I'll keep testing, I didn't get throttled yesterday while I runing some tests.
The reason disabling azqr
works is because that disables diagnostic settings checks.
I'll release 2.0.0-preview.7 shortly.
Preview7 seems to be working fine, with all required parameters (without disabling AZQR) . Thanks.
Red.
That is great news! @red-erik thanks for your feedback! Out of curiosity how long did the scan take?

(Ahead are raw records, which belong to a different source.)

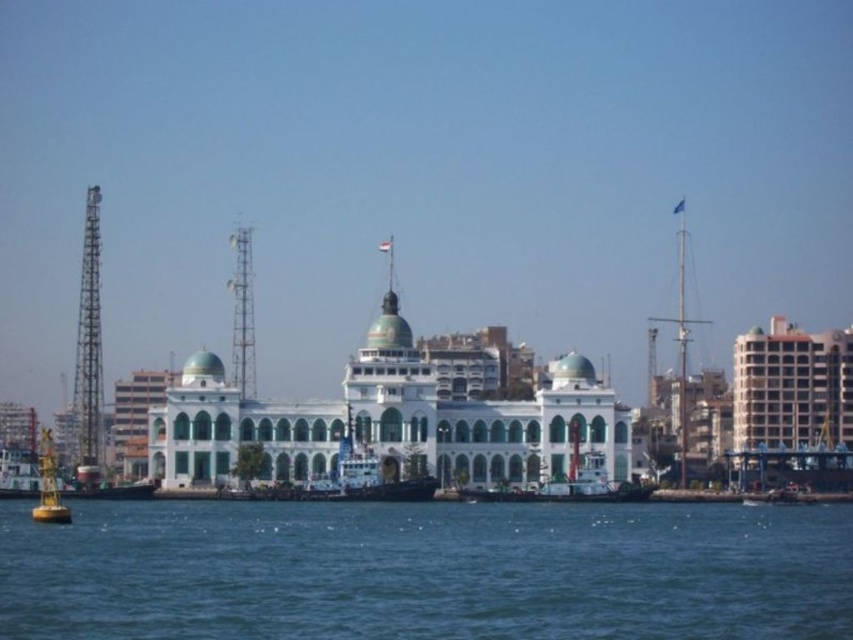 You are a dock worker who needs to secure both the white glossy boat at center and the white matte tugboat at center to the pier. Given their sizes, which boat will require more space to properly secure?

The white glossy boat at center requires more space to properly secure since it has a larger size compared to the white matte tugboat at center.

You are a crane operator tasked with lifting the white glossy boat at center and the white matte tugboat at center from the water. Which one will require a taller crane to lift?

The white glossy boat at center is taller than the white matte tugboat at center, so it will require a taller crane to lift.

You are standing at a location 154.25 meters away from the point marked at coordinates point [155,529]. If you want to move closer to this point, which direction should you move in relation to the waterfront scene?

To move closer to the point marked at coordinates point [155,529], you should move towards the waterfront scene since the camera is currently 154.25 meters away from that point. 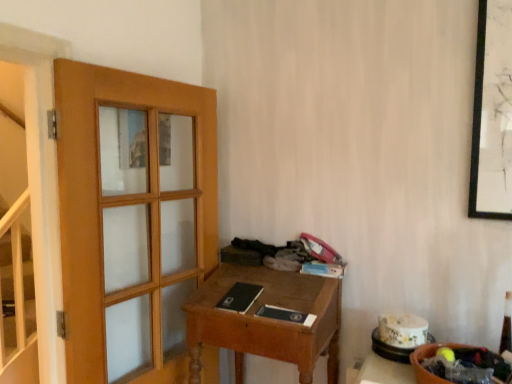 Find the location of a particular element. The image size is (512, 384). matte black book at center, which ranks as the 2th book in right-to-left order is located at coordinates (286, 315).

At what (x,y) coordinates should I click in order to perform the action: click on black matte book at center, the 3th book when ordered from right to left. Please return your answer as a coordinate pair (x, y). Looking at the image, I should click on (240, 297).

Looking at this image, is wooden desk at center facing away from black matte book at center, the 3th book when ordered from right to left?

That's not correct — wooden desk at center is not looking away from black matte book at center, the 3th book when ordered from right to left.

From the image's perspective, is wooden desk at center above or below black matte book at center, which appears as the 1th book when viewed from the left?

wooden desk at center is below black matte book at center, which appears as the 1th book when viewed from the left.

Is wooden desk at center bigger than black matte book at center, the 3th book when ordered from right to left?

Indeed, wooden desk at center has a larger size compared to black matte book at center, the 3th book when ordered from right to left.

From the picture: Which object is closer to the camera, matte black book at center, positioned as the 2th book in left-to-right order, or wooden desk at center?

wooden desk at center is more forward.

Considering the points (288, 314) and (260, 276), which point is behind, point (288, 314) or point (260, 276)?

The point (260, 276) is behind.

Considering the relative positions of matte black book at center, positioned as the 2th book in left-to-right order, and wooden desk at center in the image provided, is matte black book at center, positioned as the 2th book in left-to-right order, to the left of wooden desk at center from the viewer's perspective?

Incorrect, matte black book at center, positioned as the 2th book in left-to-right order, is not on the left side of wooden desk at center.

Can you see matte black book at center, which ranks as the 2th book in right-to-left order, touching matte blue book at center, arranged as the third book when viewed from the left?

started 2024-08-26T09:45:37+02:00 INF Scanning subscriptions for Microsoft.Automation/automationAccounts now 2024-08-26T10:50:24+02:00 INF Generating Report: azqr_action_plan_2024_08_26_T094535.xlsx and still waiting for the file. Should the pbit be generated too ?
The pbit
file is no longer generated and populated automatically (it was a maintenance nightmare). But you can now run:
azqr pbi -p .
which will create the pbit
file in the current folder. Then open it and select the xslx
result from the scan as the source for the dashboard.
Expected Behavior
Scanning large environments should work without issues
Actual Behavior
Scanning large environments exit with the following exception:
FTL Failed to get diagnostic settings error="Post "[https://management.azure.com/batch?api-version=2020-06-01\](https://management.azure.com/batch?api-version=2020-06-01%5C)": dial tcp [2603:1030:a0c::10]:443: bind: An operation on a socket could not be performed because the system lacked sufficient buffer space or because a queue was full."